When an IT engineer pulled a wrong plug in the data center of a leading airline, little did he know that it would leave 75,000 passengers stranded, hundreds of flights cancelled and the airline would incur a loss worth more than $100 Million. How did it all start? who asked the engineer to pull the plug? Did he do an impact analysis? Why did the command center take more than a day to recognize the problem, take action and restore service? Could they have done any better? Were they prepared to deal with a human error like this?
The incident relates to a common fact that many organizations still run multiple command centers in silos with minimal information exchange. Some examples of silo command centers are network command center, applications command center, facilities command center, business command center, cloud command center, and datacenter command center. Each command center brings with it its own service owners, its own tools/processes, its own technologies and seldom can these interact and exchange data with each other.
This leads to a potential situation where a network command center will never know about a power outage in a data center, which can potentially affect the availability of servers, applications, and at the end of it all, the business. In the incident referred above, while the airline could not have prevented the human error, it would have taken much lesser time to find the root cause of the incident and fix the problem if the multiple command centers were integrated.

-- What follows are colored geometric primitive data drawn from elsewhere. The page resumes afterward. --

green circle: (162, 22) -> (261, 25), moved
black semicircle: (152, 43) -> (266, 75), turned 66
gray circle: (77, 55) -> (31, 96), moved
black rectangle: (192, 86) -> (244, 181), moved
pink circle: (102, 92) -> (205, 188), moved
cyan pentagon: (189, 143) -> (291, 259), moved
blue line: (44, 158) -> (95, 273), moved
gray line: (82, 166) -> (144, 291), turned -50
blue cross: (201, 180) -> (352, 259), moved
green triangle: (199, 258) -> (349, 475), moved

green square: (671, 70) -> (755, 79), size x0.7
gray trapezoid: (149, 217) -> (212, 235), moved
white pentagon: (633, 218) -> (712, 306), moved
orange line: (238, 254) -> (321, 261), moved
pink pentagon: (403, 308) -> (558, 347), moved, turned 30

How can we address such problems?
Today data is flowing across the ecosystem at the speed of light. Sensors, mobiles, smart watches, smart buildings, air conditioners, servers and applications are all sending user data, consumer data, and device data. Collecting this huge amount of data, available across multiple sources and within command centers, at one place, analyzing it, processing the meaningful data and generating insights for the command center is the biggest challenge.
Companies of the future will be able to collect data such as consumer data, business data, IT data, facilities data, and marketing data; interpret the data, find anomalies and patterns, perform data correlation, and present it back to a single command center (which can have specialized groups such as network command center). This will improve the ability to predict outages, disruptions and take corrective decisions quickly and intelligently.

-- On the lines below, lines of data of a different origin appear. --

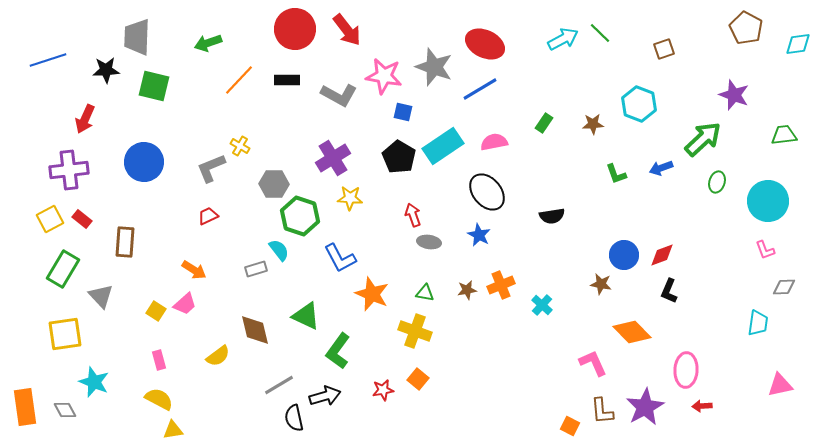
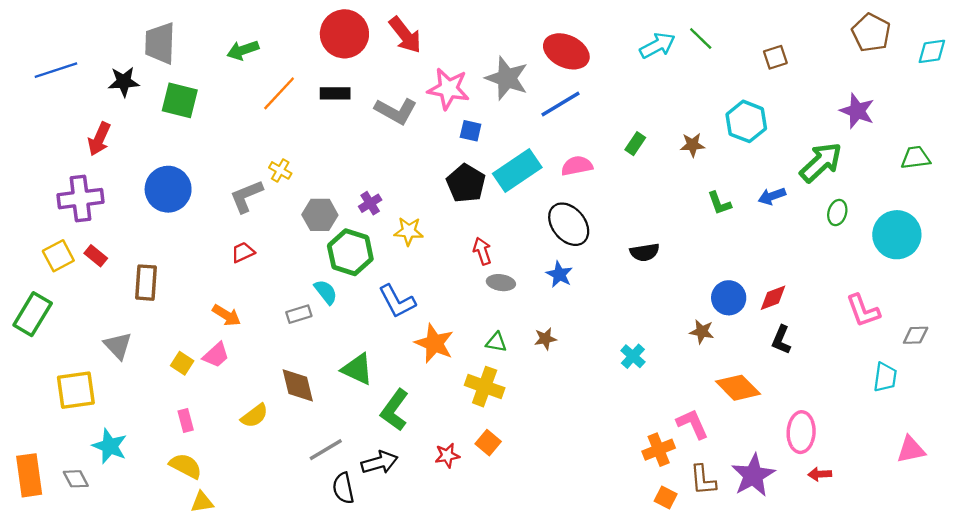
purple cross: (333, 158) -> (370, 203), moved, size x0.6
pink L-shape: (765, 250) -> (863, 311), moved, size x1.5
green rectangle: (63, 269) -> (33, 314), moved
orange cross: (501, 285) -> (659, 450), moved

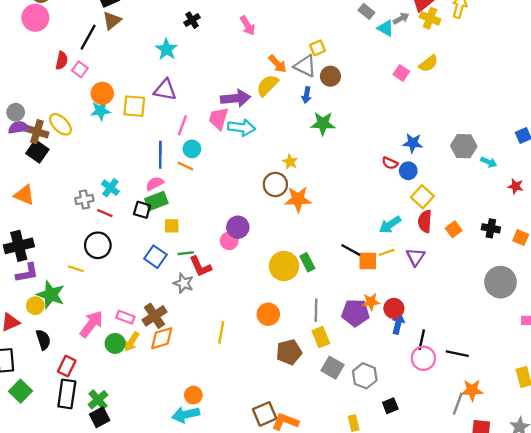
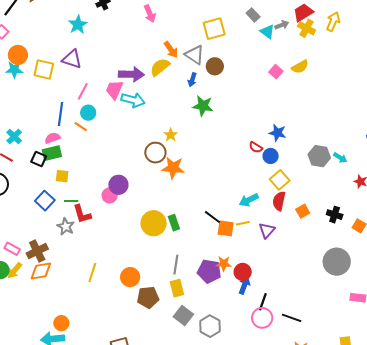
yellow square: (318, 48) -> (214, 29), moved, size x1.6
gray hexagon: (464, 146) -> (319, 156), moved
orange circle: (268, 314) -> (130, 277), moved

Building the next-gen command center
To enable a more intelligent next-gen global command center, organizations need to rethink the strategy around how they conceptualize command centers. Here are some of the building blocks that will frame the command center of the future (see Figure 1):
Data aggregation layer – This layer will comprise tools and technologies that will collect data from multiple sources like IoT devices, applications logs, security threats, cloud alerts, facilities alerts.
Event correlation layer – This layer will have the capability to process the data, filter the anomalies, remediate some of the common problems, contextualize the remaining alerts to a business application and assign it to the best available teams who can solve the problem quickly through cognitive capability.

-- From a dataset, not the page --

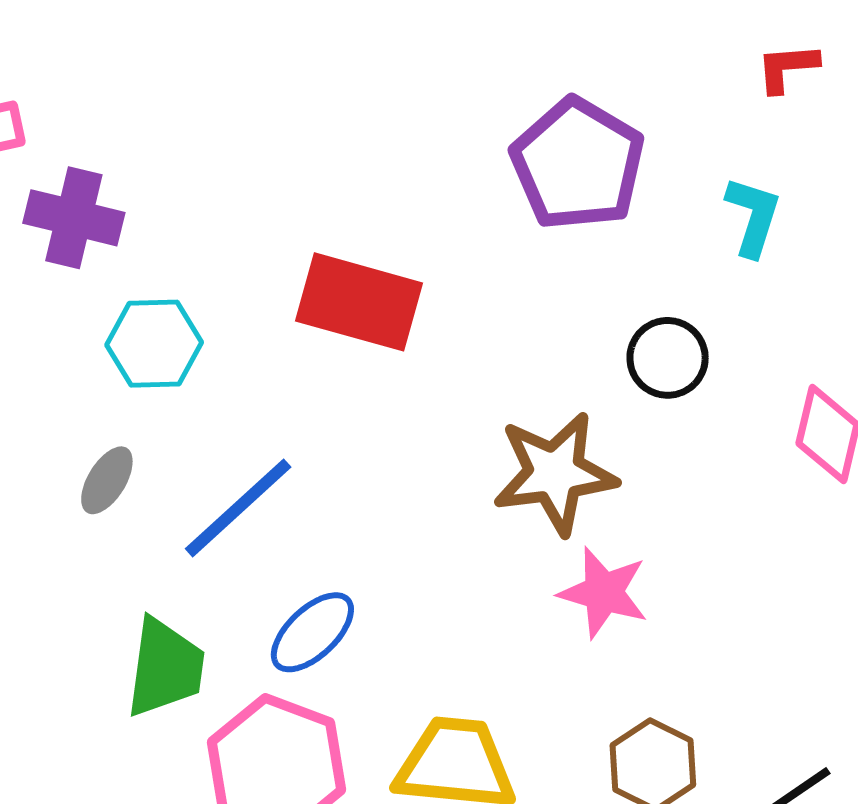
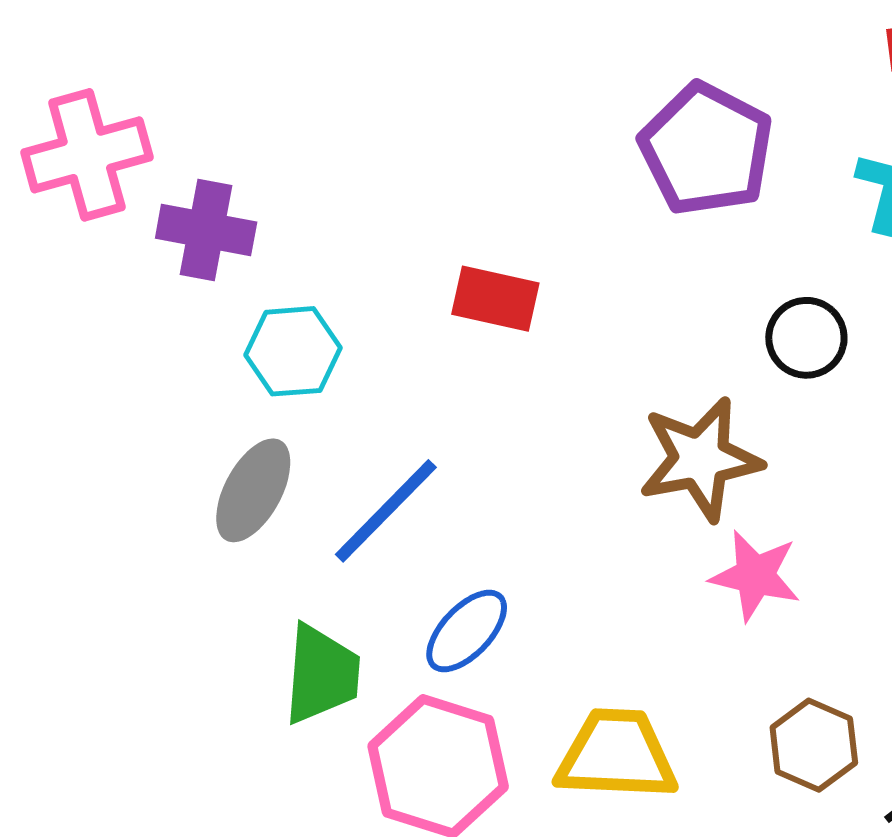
red rectangle: (359, 302) -> (495, 299), size x0.7
gray ellipse: (107, 480) -> (253, 490), size x1.5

Prediction layer – Artificial Intelligence will determine anomalies in the behavior of IT estate and pattern of faults to predict future outages and performance issues in this layer.
Service management layer – This layer will base on IT4IT reference architecture. Key aspects like Self Service, Service Request Management, Incident Management, Change Management, Configuration Management and Knowledge Management will continue to drive command centers.
A command center will have a 360º view of applications and all underlying components that potentially impact service availability.
Automation layer – This layer will take quick actions on the intelligence provided by the event correlation layer. Whether it is to execute a remediation script, to generate an outage alert to the Major Incident Management team to initiate quickly a fallback strategy, the automation layer will take actions that a normal human would do.
Cost management layer – This layer will manage the cost impact of changes in an enterprise. For example, how much does it cost to add or remove a server on cloud? What cost impact will it have on the business? What budgets are required to manage these changes?
Audit and compliance layer – This layer will ensure that the audit of the enterprise meets the objectives of the business. For example: audit rules will be setup to ensure IT/Facilities make no changes during critical business hours.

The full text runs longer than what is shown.